Hiding implementation details is (usually) a Good Thing.  The problem is
that in practice, the more you hide the database, the harder it is to use
its full power.

> I'm a big fan of an application-specific wrapper over the d/b that
> does what you need, so in Dave's case a get_highest_version() sub
> with the SQL inside. Is that now passé?

Me too.  When I'm writing my application code I want to talk in business
logic.  I specifically *don't* want to know anything about how my data is
stored persistently, be it in a database, YAML files, or encoded in the
arrangement of chocolate sprinkles on a slice of cake.

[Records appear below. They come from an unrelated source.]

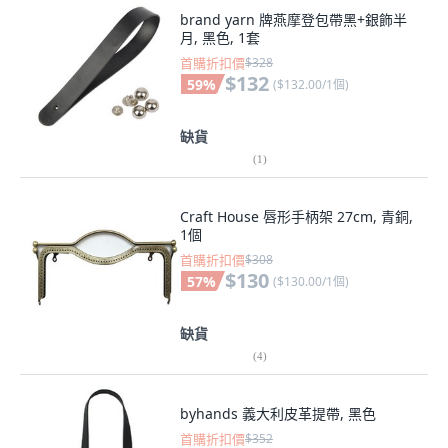
brand yarn 牌燕摩登包帶黑+銀飾半
月, 黑色, 1套
首購折扣價
$328
$132
59
%
(
$132.00/1個
)
缺貨
(
1
)
Craft House 唇形手柄架 27cm, 青銅,
1個
首購折扣價
$308
$130
57
%
(
$130.00/1個
)
缺貨
(
4
)
byhands 義大利皮革提帶, 黑色
首購折扣價
$352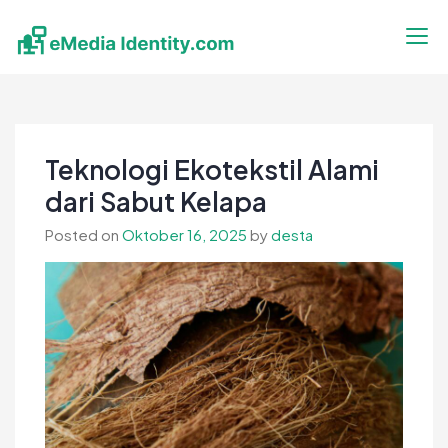
Skip
to
content
eMedia Identity
Temukan Inspirasimu Disini
Teknologi Ekotekstil Alami
dari Sabut Kelapa
Posted on
Oktober 16, 2025
by
desta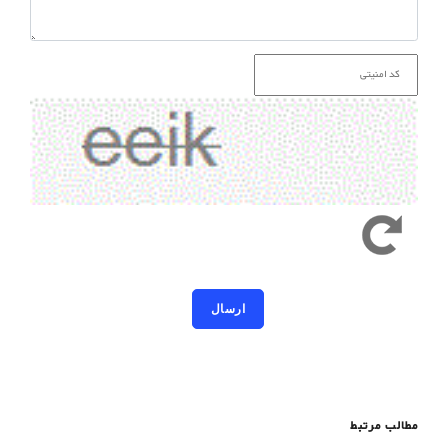
کد امنیتی به حروف کوچک و بزرگ حساس است
مطالب مرتبط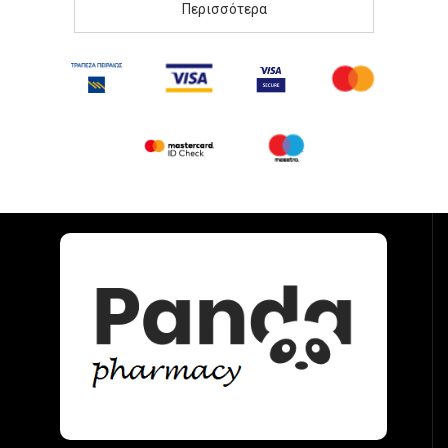
Περισσότερα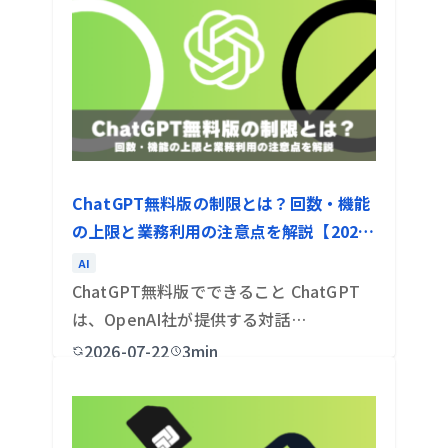
ChatGPT無料版の制限とは？回数・機能
の上限と業務利用の注意点を解説【2026
年最新】
AI
ChatGPT無料版でできること ChatGPT
は、OpenAI社が提供する対話…
2026-07-22
3min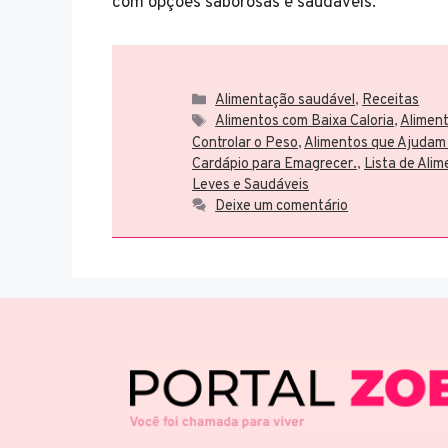
com opções saborosas e saudáveis.
Categorias
Alimentação saudável
,
Receitas
Tags
Alimentos com Baixa Caloria
,
Aliment
Controlar o Peso
,
Alimentos que Ajudam
Cardápio para Emagrecer.
,
Lista de Ali
Leves e Saudáveis
Deixe um comentário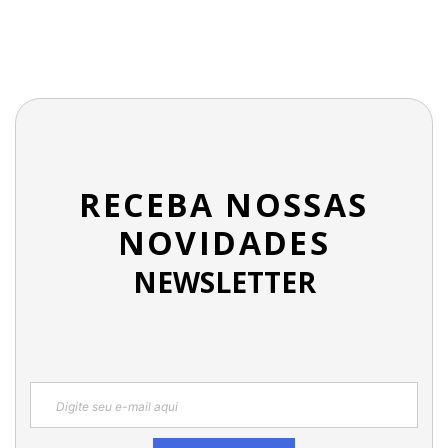
RECEBA NOSSAS
NOVIDADES
NEWSLETTER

The approach that I have found works best (for me at least) is to have
one module for each table in the database (subclassed from a generic
DB::Table module), and another for each record (subclassed from a generic
DB::Record module).  using one class for both table and record is broken,
IMHO.

The table module defines a schema, implements basic insert, update, select
and delete methods (using auto-generated SQL).  The record module
(or ActiveRecord if design pattern parlance is your thing) is used to
represent each instance and has table-specific methods auto-generated.
The nice thing is that you can easily add your own custom methods to either
table or record class, so it allows you to align them closer to your
business logic.

The final part of the equation is an ActiveRelation class (hierarchy actually
- to represent various different relation types). That's where things start
to get, um, interesting.

In practice, this approach takes a little longer because you're building a
bespoke data abstraction layer each time instead of using a more generic
solution (although the dividing line is thin and often disappears when you
look at it directly). However, this is paid back in triplicate when it come to
writing the application level code because everything is generally, much
simpler.  It's worth the extra time and effort up front for major projects,
but can be overkill for smaller projects, or quick scripts to jumble some
data around.

On the other hand, using a more generic ORM (like DBIC and friends), means
that you can get up and running quicker and usually get by with writing less
custom code.  You just have to be a bit more tolerant about bits of database
interface jagging into your application code.

As usual, TMTOWTDI.

A

P.S. Badger::Database coming to a forest near you soon!